In Ho Chi Minh City, Vietnamese police seized documents from members of the Thanh Hai Vo Thuong Su sect, a Taiwan-based religious group founded in 1989. A government report characterized the documents as “anti-socialist.” The crackdown came only days before President Clinton’s visit. The raid was first reported in the Thanh Nien (“Young People”) newspaper.

Ha Hai, head of the Hao Hao Buddhist Church, was arrested and detained while enroute to Ho Chi Minh City during President Clinton’s visit. The Vietnamese government claimed that Mr. Hai intended to cause “social disorder” and that the arrest was a preventative step. Following Hai’s arrest the sect’s U.S. office claimed that sect members, including Hai’s sons, had been beaten in An Giang province when they protested Hai’s incarceration. The Hao Hao Buddhist Church broke from the state-sanctioned Hao Hao Buddhist organization and is now outlawed in Vietnam.

CANDID CAMERA

Several recent scandals have shaken the Thai religious establishment. In two incidents this fall, Thai monks were caught breaking their monastic vows.

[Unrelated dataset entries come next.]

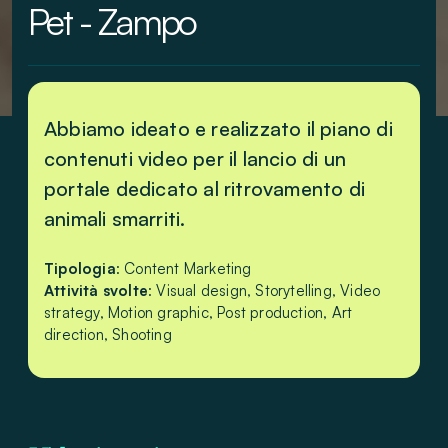
Pet - Zampo
Abbiamo ideato e realizzato il piano di
contenuti video per il lancio di un
portale dedicato al ritrovamento di
animali smarriti.
Tipologia
: Content Marketing
Attività svolte
: Visual design, Storytelling, Video
strategy, Motion graphic, Post production, Art
direction, Shooting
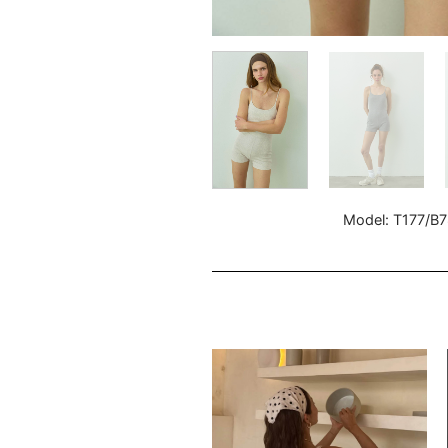
Model: T177/B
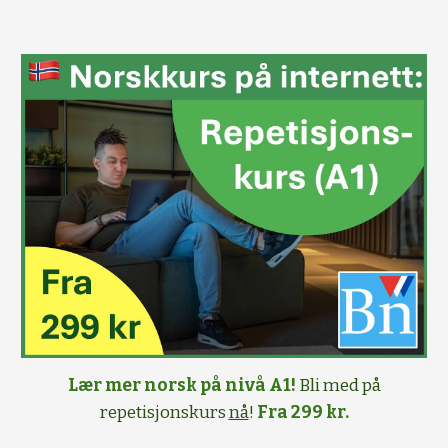
Lær mer norsk på nivå A1!
Bli med på
repetisjonskurs
nå
!
Fra 299 kr.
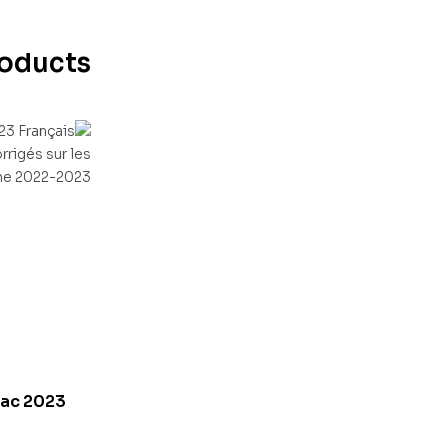
roducts
bac 2023
que: sujets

 Thai abbot Thammathorn Wanchai, disguised in a military uniform, is arrested by police. AP/Worldwide Photos
Thai abbot Thammathorn Wanchai, disguised in a military uniform, is arrested by police. AP/Worldwide Photos

In October, Thammathorn Wanchai, an abbot of a provincial monastery in central Thailand, was caught entertaining two unnamed women at a “secret residence.” Stalked and filmed by a camera crew from the ITV television network, Wanchai was arrested as he tried to leave the residence disguised in a military uniform. He was later defrocked by his order when alcohol, pornography, condoms, and women’s underwear were found inside. He faces criminal charges for impersonating an army officer.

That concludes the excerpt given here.